Friday, February 1, 2013


Jury told medical-device firm unit had "inappropriate" risk controls regarding hip implants.


In continuing coverage on claims alleging Johnson & Johnson's DePuy unit failed to warn consumers that its ASR hip implants were defective, Bloomberg News (2/1, Possley, Voreacos, Feeley) reports DePuy's Compliance Manager Jimmy Smith on Thursday told a California jury that the company "took 'inappropriate' steps to identify and eliminate risks in the design of 93,000 all-metal hip implants" that J&J recalled in August 2010. Smith, who "oversaw a 2011 review of a design team's safety standards for the ASR hip cup," said his audit "found that a DePuy group used irrelevant controls in a so-called failure mode and effect analysis, or FMEA, before the ASR was sold in 2005 in the US." In fact, the audit discovered numerous FMEAs were assessed using controls that were either inappropriate or extraneous, Smith admitted during his testimony at the state court in Los Angeles.

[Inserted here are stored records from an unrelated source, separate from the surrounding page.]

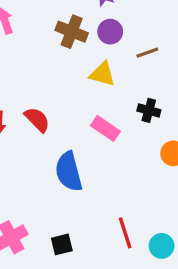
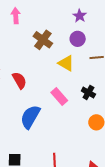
brown cross: (72, 32) -> (43, 40), moved
blue semicircle: (69, 172) -> (30, 117), turned 30

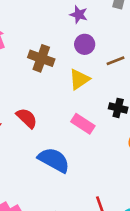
yellow triangle: (66, 63) -> (79, 79), turned -48
blue semicircle: (30, 117) -> (54, 160), turned 105

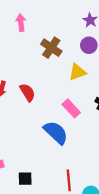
blue semicircle: (54, 160) -> (56, 133), moved

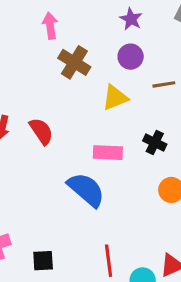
pink arrow: (21, 23) -> (50, 26), moved
pink rectangle: (71, 108) -> (108, 153), turned -42

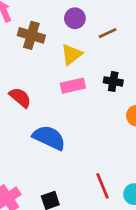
pink rectangle: (108, 153) -> (73, 86), moved
blue semicircle: (86, 190) -> (49, 138), moved

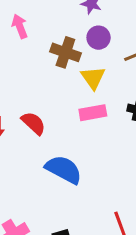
brown cross: (31, 35) -> (65, 52), moved
yellow triangle: (72, 54) -> (93, 78), turned -30

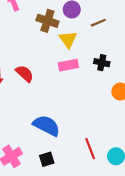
blue semicircle: (64, 169) -> (46, 126), moved

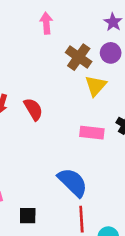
pink rectangle: (68, 65) -> (92, 133), moved
blue semicircle: (46, 126) -> (73, 182), moved

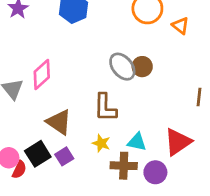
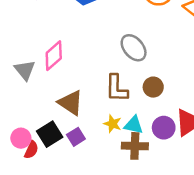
brown circle: (142, 67) -> (153, 87), moved
cyan triangle: (137, 142) -> (134, 125), moved
purple circle: (155, 172) -> (164, 128), moved

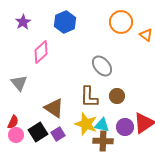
pink diamond: (54, 56) -> (41, 52), moved
yellow star: (113, 124) -> (86, 124), size x1.6
red semicircle: (31, 150) -> (13, 122), moved

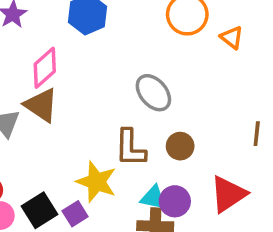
brown triangle: (54, 108) -> (41, 105), moved
yellow star: (86, 124) -> (96, 182), moved
purple circle: (125, 127) -> (175, 201), moved

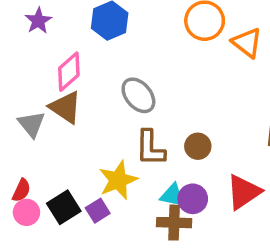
orange triangle: (232, 38) -> (247, 43), size x1.4
gray ellipse: (153, 93) -> (138, 95), moved
yellow star: (96, 182) -> (118, 180), turned 30

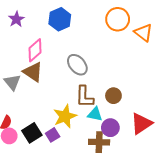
cyan triangle: (172, 195) -> (95, 114), moved

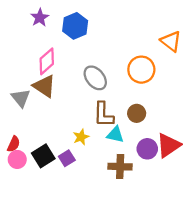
purple star: (16, 19) -> (40, 18), moved
orange circle: (118, 19) -> (141, 70), moved
yellow star: (65, 116) -> (81, 137), size x0.6
purple circle: (110, 128) -> (147, 149), moved

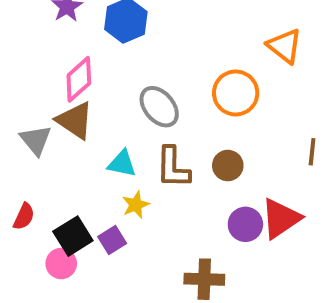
cyan triangle: (115, 135) -> (122, 164), moved
pink circle: (17, 159) -> (61, 264), moved
brown cross: (120, 167) -> (204, 279), moved

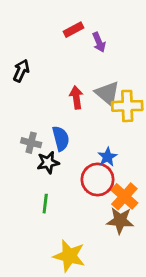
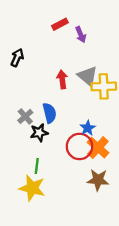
gray cross: (31, 143) -> (25, 116), turned 35
orange cross: (124, 196) -> (98, 148), moved
yellow star: (69, 256) -> (32, 188), moved

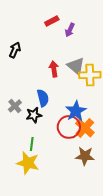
purple arrow: (81, 35) -> (70, 30), turned 48
gray cross: (25, 116) -> (15, 106), moved
blue star: (88, 128) -> (76, 111), size x1.5

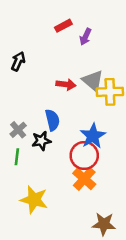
red arrow: (54, 69) -> (66, 84), turned 105
orange cross: (85, 128) -> (84, 179), moved
green line: (32, 144) -> (17, 157), moved
brown star: (85, 156) -> (104, 224), moved

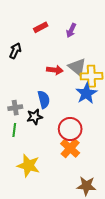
red rectangle: (63, 26) -> (41, 27), moved
gray cross: (18, 130) -> (15, 108), turned 32
blue star: (93, 136) -> (86, 93), moved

        The New York Times (2/1, B2, Meier, Subscription Publication, 1.68M) adds that also on Thursday, DePuy engineer Graham Isaac told the jury that before putting the ASR on the market, the company conducted a performance tests on "laboratory equipment at one angle of implantation"; and because the product design was flawed, "normal variance" from the angle that was tested increased the likelihood for the "joint's cup and ball components to strike each other, releasing metallic debris inside a patient." Moreover, Smith testified that DePuy never released a summary of a "post-mortem review" of the ASR that it conducted in November 2010 and neglected to perform a similar analysis "in response to the mounting number of complaints about the device that it received from doctors and others in 2008 and 2009."